Allows you to create a new key and possibly new type for the Key to the input records. As this changed the Key it will cause re-partitioning

def createTopolgy(): Topology = {

  val builder: StreamsBuilder = new StreamsBuilder
  val textLines: KStream[Int, Int] =
    builder.stream[Int, Int]("InputTopic")

  // Assigns a new key - possibly of a new key type - to each record.
  // Calling selectKey(mapper) is the same as calling map((key, value) -> mapper(key, value), value).
  // Marks the stream for data re-partitioning: Applying a grouping or a join after selectKey will
  // result in re-partitioning of the records.
  val mapped = textLines.selectKey((k,v) => {
      k.toString
  })
  mapped.to("selectKeyOutputTopic")

  builder.build()
}

 

GroupBy/GroupByKey

Before we get into this one, I just wanted to talk a little bit about stores and how they effect/are effected by some of the possible settings you could apply.

Stores

We will cover this in more detail in the next post, but for now its worth mentioning, that state stores as seen in these GroupBy/GroupByKey .Count() examples, which will create a KTable, will by default start out with Logging enabled, which means that an a special changelog Kafka topic will be used to store the state of the state stores.

In the next post we will see how we can setup our own state stores, and how we can provide more fine grained details over their creation such as

  • retension.ms
  • retention.bytes
  • cleanup.policy

But for now its just good to be aware that when you do find yourself performing some operation that takes you from a KStream –> KTable, the Kafka default is to use changelog logging, which persists your state store values, which  should protect you, should you Kafka Streams application need to be restarted. It should pick up again from its last committed offset using the previously saved changelog values.

As I say we will be seeing this in much more detail in the next posts.

Ok lets see an example

GroupBy

Groups the records by the existing key. To fully illustrate this, we need to perform some sort of aggregation, which takes us into Stateful operations. We end up with a KTable. But lets see the example which should help us in the next posts

def createTopolgy(): Topology = {

    val builder: StreamsBuilder = new StreamsBuilder
    val groupByKeyTextLines: KStream[Int, String] =
      builder.stream[Int, String]("GroupByKeyInputTopic")

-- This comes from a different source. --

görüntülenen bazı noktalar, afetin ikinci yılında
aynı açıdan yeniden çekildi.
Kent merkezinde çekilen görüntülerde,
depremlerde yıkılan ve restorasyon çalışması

	//NOTE : You may find you need to play with these Config values in order
    //to get the stateful operation to work correctly/how you want it to
    //    props.put(StreamsConfig.COMMIT_INTERVAL_MS_CONFIG, 10000.asInstanceOf[Object])
    //    props.put(StreamsConfig.CACHE_MAX_BYTES_BUFFERING_CONFIG, 10485760.asInstanceOf[Object])
    //    props.put(StreamsConfig.STATE_CLEANUP_DELAY_MS_CONFIG, 50000.asInstanceOf[Object])
    //By playing around with these values you should be able to find the values that work for you
    groupByKeyTextLines.groupByKey
        .count()
        .mapValues(x => x.toString)
        .toStream
        .to("groupedByKeyOutputTopic")


    builder.build()
  }

It can be seen that we start with a KSTream[int, String] and then when we use count() we would end up with a KTable[Int,Long]. This will use a state store behind the scenes. I think convert that into a KTable[Int, String] using mapValues(…) before using toStream to turn it back into a KStream[Int, String] and write it to the output topic.

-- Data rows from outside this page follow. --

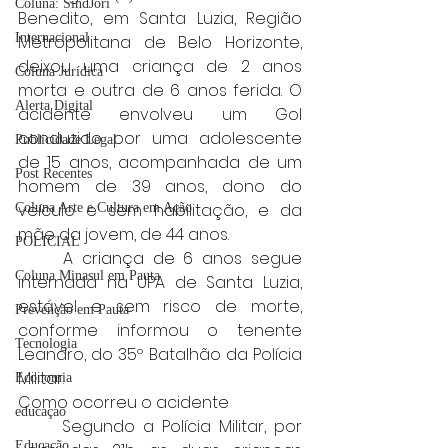
Coluna: SindJori
Benedito, em Santa Luzia, Região 
Internacional
Metropolitana de Belo Horizonte, 
deixou uma criança de 2 anos 
Coluna Jurídica
morta e outra de 6 anos ferida. O 
Alerta Digital
acidente envolveu um Gol 
conduzido por uma adolescente 
Publicidade Legal
de 15 anos, acompanhada de um 
Post Recentes
homem de 39 anos, dono do 
veículo e sem habilitação, e da 
Coluna Arte e Cultura em Ação
mãe da jovem, de 44 anos.
POLICIAL
	A criança de 6 anos segue 
Coluna Minasul em Pauta
internada na UPA de Santa Luzia, 
estável e sem risco de morte, 
Prevenção em Pauta
conforme informou o tenente 
Tecnologia
Leandro, do 35º Batalhão da Polícia 
Militar.
Economia
Como ocorreu o acidente
educaçao
	Segundo a Polícia Militar, por 
Educação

Causes data re-partitioning if and only if the stream was marked for re-partitioning. groupByKey is preferable to groupBy because it re-partitions data only if the stream was already marked for
re-partitioning. However, groupByKey does not allow you to modify the key or key type like groupBy does.

 

As you can see in the comments above in the code. There are a number of values that effect how the state store values are emitted to downstream topologies

  • COMMIT_INTERVAL_MS_CONFIG : the number of milliseconds before a commit occurs. When a commit occur state store values are emitted downstream
  • CACHE_MAX_BYTES_BUFFERING_CONFIG : The max number of bytes to cache before state store values are emitted downstream

So for a given input record of (1, “one”)..(1,”one”)..(2, “two”) we may see something like (1, “2”)…(“two”,”1”) in the output topic (depending on the settings I talked about above)

GroupByKey

Groups the records by a new key, which may be of a different key type. When grouping a table, you may also specify a new value and value type. Always causes data re-partitioning: groupBy always causes data re-partitioning. If possible use groupByKey instead, which will re-partition data only if required.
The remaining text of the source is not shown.